In a case watched closely by coastal advocates and private property rights watchdogs, the U.S. Supreme Court has declined to hear an appeal by Gregory and Diane Nies regarding the public’s use of the dry sand beach at Emerald Isle.
The highest court’s decision follows a dismissal of the appeal late last year by the N.C. Supreme Court. The court will let stand a N.C. Court of Appeals ruling that affirmed the right of the public to use that portion of the beach between the seaward toe of the primary dune and mean high water.
Coastal towns can call it a victory that retains the public trust doctrine for the right of the people to use the traditional dry sand portion of the beach.
Now six years old, the case garnered national attention and support for the plaintiffs from the Pacific Legal Foundation, which focuses on the preservation of private property rights. Oak Island, Caswell Beach, Bald Head Island and 13 other coastal North Carolina towns submitted friends of the court briefs supporting the public’s traditional beach access.

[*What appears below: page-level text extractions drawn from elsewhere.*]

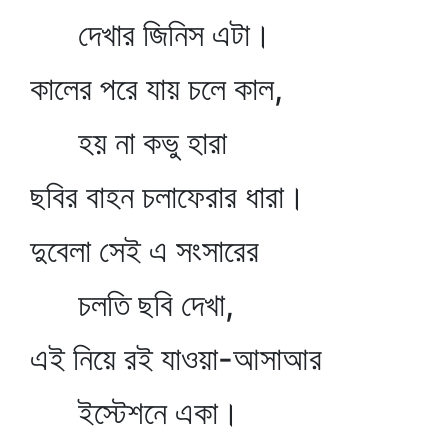
দেখার জিনিস এটা।
কালের পরে যায় চলে কাল,
হয় না কভু হারা
ছবির বাহন চলাফেরার ধারা।
দুবেলা সেই এ সংসারের
চলতি ছবি দেখা,
এই নিয়ে রই যাওয়া-আসাআর
ইস্টেশনে একা।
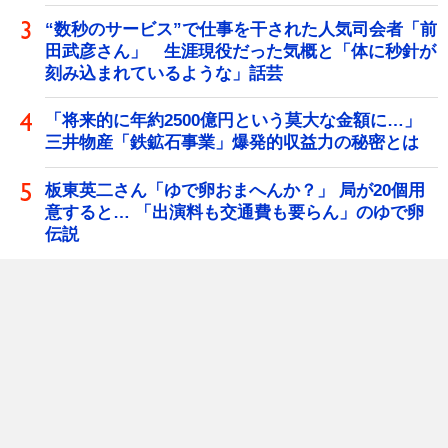
“数秒のサービス”で仕事を干された人気司会者「前
田武彦さん」 生涯現役だった気概と「体に秒針が
刻み込まれているような」話芸
「将来的に年約2500億円という莫大な金額に…」
三井物産「鉄鉱石事業」爆発的収益力の秘密とは
板東英二さん「ゆで卵おまへんか？」 局が20個用
意すると… 「出演料も交通費も要らん」のゆで卵
伝説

The Nies sued Emerald Isle—a south-facing strand in Carteret County—in 2011, claiming in part that the town’s rules that allowed driving on a portion of the beach in front of their house during part of the year amounted to inverse condemnation and a taking of their property without just compensation. Regulations on the placement of beach equipment on the strand further bolstered their case, the plaintiffs contended. They argued that Emerald Isle tried to use the public trust doctrine as a shortcut to avoid traditional legal processes for taking property, such as easements or an assertion of eminent domain.
Leaders of beach towns contended that accepting such an argument could curtail or even ban public access to parts of the beach.
The Nieses sold their house and land for a profit before the case was settled.
Emerald Isle won on summary judgment in 2014. The following year, the state Court of Appeals confirmed that ruling in a 3-0 decision.
In its brief to the U.S. Supreme Court, Emerald Isle stated there was no federal question that merited review.
“Under North Carolina’s own unique and long-established doctrines of public trust and custom, petitioners never possessed a right to exclude the North Carolina public from the dry sand beach. That asserted right underpins their federal claim, and petitioners concede that their federal takings claim rises or falls with that state law predicate. That leaves this court with no federal question to answer, only assertions of state law errors to correct. But there is no need to take the extraordinary step on ruling on complex questions of state property law when the state’s highest court has declined to do so.”
The town further argued that there was no taking of the Nieses’ land “because a right that was never established cannot be destroyed.”
The Nieses were represented by Washington, D.C., attorney Ruthanne Deutsch. Brian Edes was the lead lawyer for Emerald Isle. He also serves as town attorney for Oak Island.